Materials provided: Begin

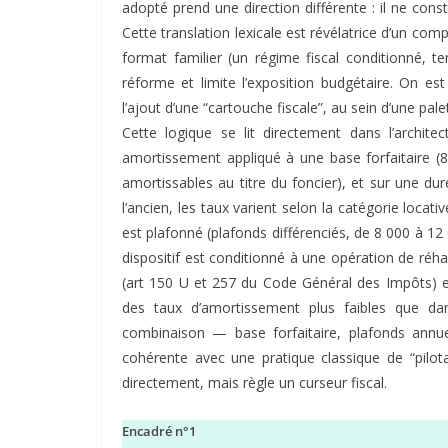
adopté prend une direction différente : il ne const
Cette translation lexicale est révélatrice d’un compr
format familier (un régime fiscal conditionné, t
réforme et limite l’exposition budgétaire. On e
l’ajout d’une “cartouche fiscale”, au sein d’une pa
Cette logique se lit directement dans l’archit
amortissement appliqué à une base forfaitaire (8
amortissables au titre du foncier), et sur une d
l’ancien, les taux varient selon la catégorie locati
est plafonné (plafonds différenciés, de 8 000 à 12
dispositif est conditionné à une opération de réha
(art 150 U et 257 du Code Général des Impôts) 
des taux d’amortissement plus faibles que da
combinaison — base forfaitaire, plafonds annue
cohérente avec une pratique classique de “pilota
directement, mais règle un curseur fiscal.
Encadré n°1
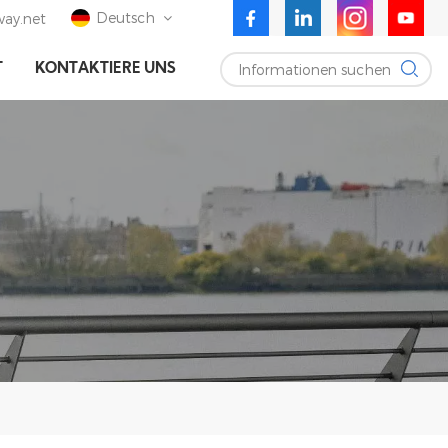
Deutsch
ay.net
Informationen suchen
T
KONTAKTIERE UNS
English
Deutsch
Español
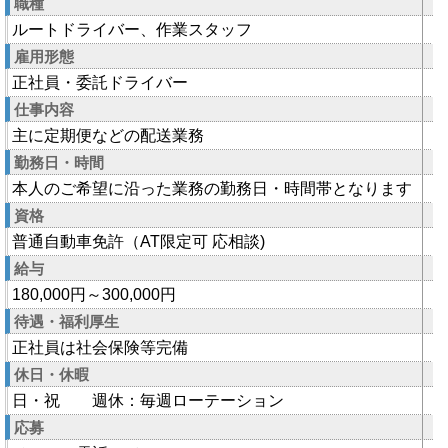
職種
ルートドライバー、作業スタッフ
雇用形態
正社員・委託ドライバー
仕事内容
主に定期便などの配送業務
勤務日・時間
本人のご希望に沿った業務の勤務日・時間帯となります
資格
普通自動車免許（AT限定可 応相談)
給与
180,000円～300,000円
待遇・福利厚生
正社員は社会保険等完備
休日・休暇
日・祝 週休：毎週ローテーション
応募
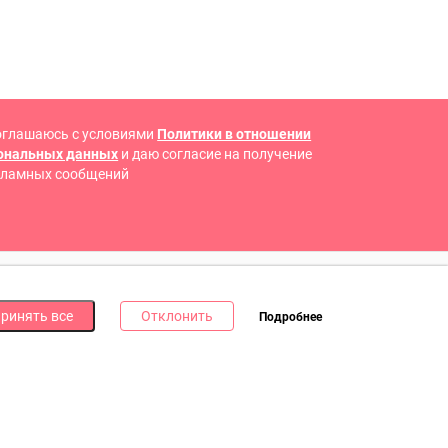
оглашаюсь с условиями
Политики в отношении
сональных данных
и даю согласие на получение
кламных сообщений
 В СОЦИАЛЬНЫХ СЕТЯХ
ринять все
Отклонить
Подробнее
дпишись на наши соцсети и получи
10 бонусных
ллов
за каждую!
литика в отношении обработки файлов cookie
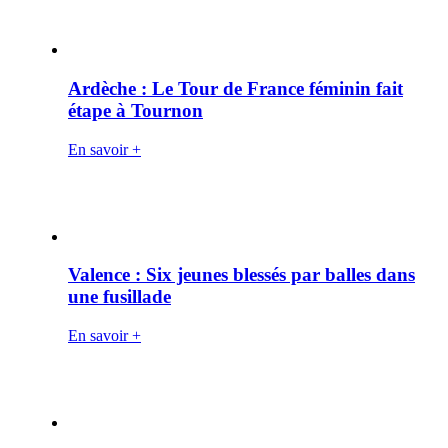
Ardèche : Le Tour de France féminin fait
étape à Tournon
En savoir +
Valence : Six jeunes blessés par balles dans
une fusillade
En savoir +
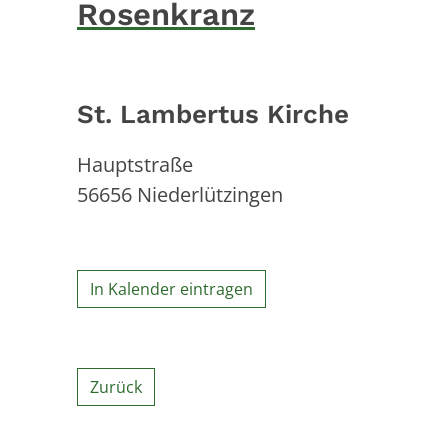
Rosenkranz
St. Lambertus Kirche
Hauptstraße
56656
Niederlützingen
In Kalender eintragen
Zurück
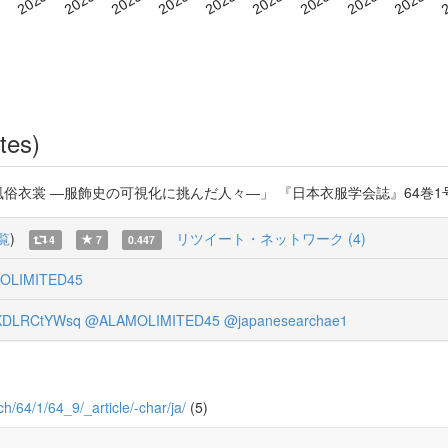
tes)
―服飾史の可視化に挑んだ人々―」 『日本衣服学会誌』64巻1号 (2020) htt
覧
)
リツイート・ネットワーク (4)
4
7
0.447
OLIMITED45
DLRCtYWsq
@ALAMOLIMITED45
@japanesearchae1
ch/64/1/64_9/_article/-char/ja/
(5)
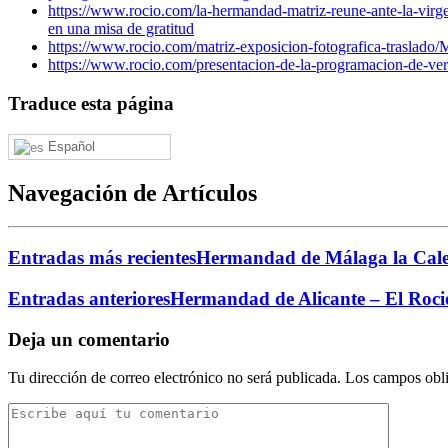
https://www.rocio.com/la-hermandad-matriz-reune-ante-la-virg
en una misa de gratitud
https://www.rocio.com/matriz-exposicion-fotografica-traslado/
M
https://www.rocio.com/presentacion-de-la-programacion-de-vera
Traduce esta página
Español
Navegación de Artículos
Entradas más recientes
Hermandad de Málaga la Calet
Entradas anteriores
Hermandad de Alicante – El Roci
Deja un comentario
Tu dirección de correo electrónico no será publicada.
Los campos obli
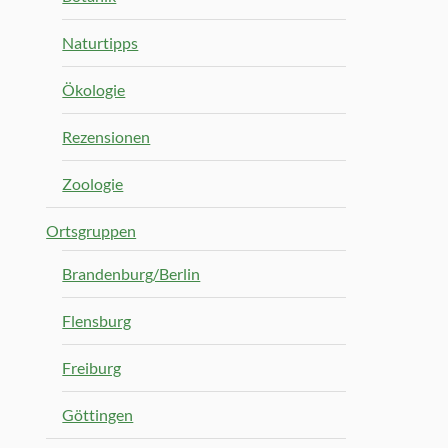
Naturtipps
Ökologie
Rezensionen
Zoologie
Ortsgruppen
Brandenburg/Berlin
Flensburg
Freiburg
Göttingen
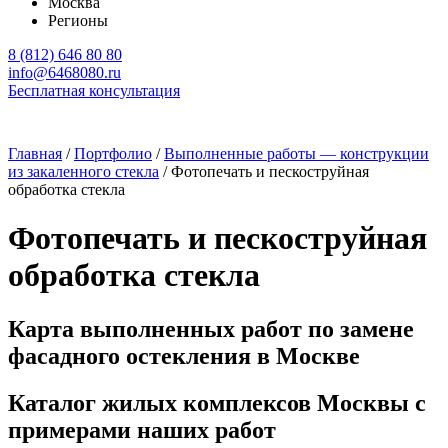
Москва
Регионы
8 (812) 646 80 80
info@6468080.ru
Бесплатная консультация
Главная
/
Портфолио
/
Выполненные работы — конструкции
из закаленного стекла
/
Фотопечать и пескоструйная
обработка стекла
Фотопечать и пескоструйная
обработка стекла
Карта выполненных работ по замене
фасадного остекления в Москве
Каталог жилых комплексов Москвы с
примерами наших работ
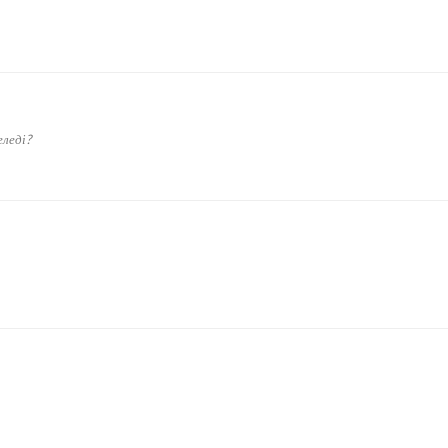
леді?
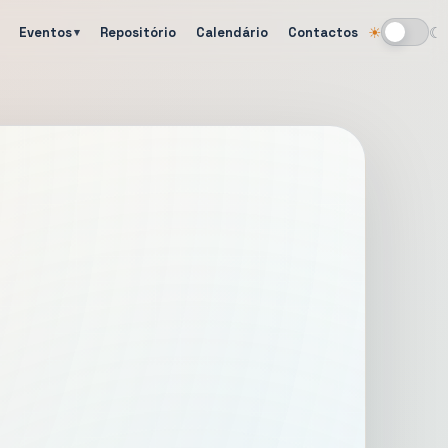
Eventos
Repositório
Calendário
Contactos
☀
☾
Alternar tema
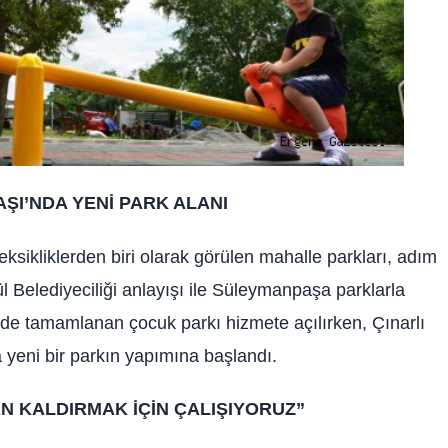
ŞI’NDA YENİ PARK ALANI
sikliklerden biri olarak görülen mahalle parkları, adım
l Belediyeciliği anlayışı ile Süleymanpaşa parklarla
’nde tamamlanan çocuk parkı hizmete açılırken, Çınarlı
 yeni bir parkın yapımına başlandı.
AN KALDIRMAK İÇİN ÇALIŞIYORUZ”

Materials provided: End

Problem requirements:
Find how many of the lines above have the word "amortissement" in them. State only that number.

Written solution:
2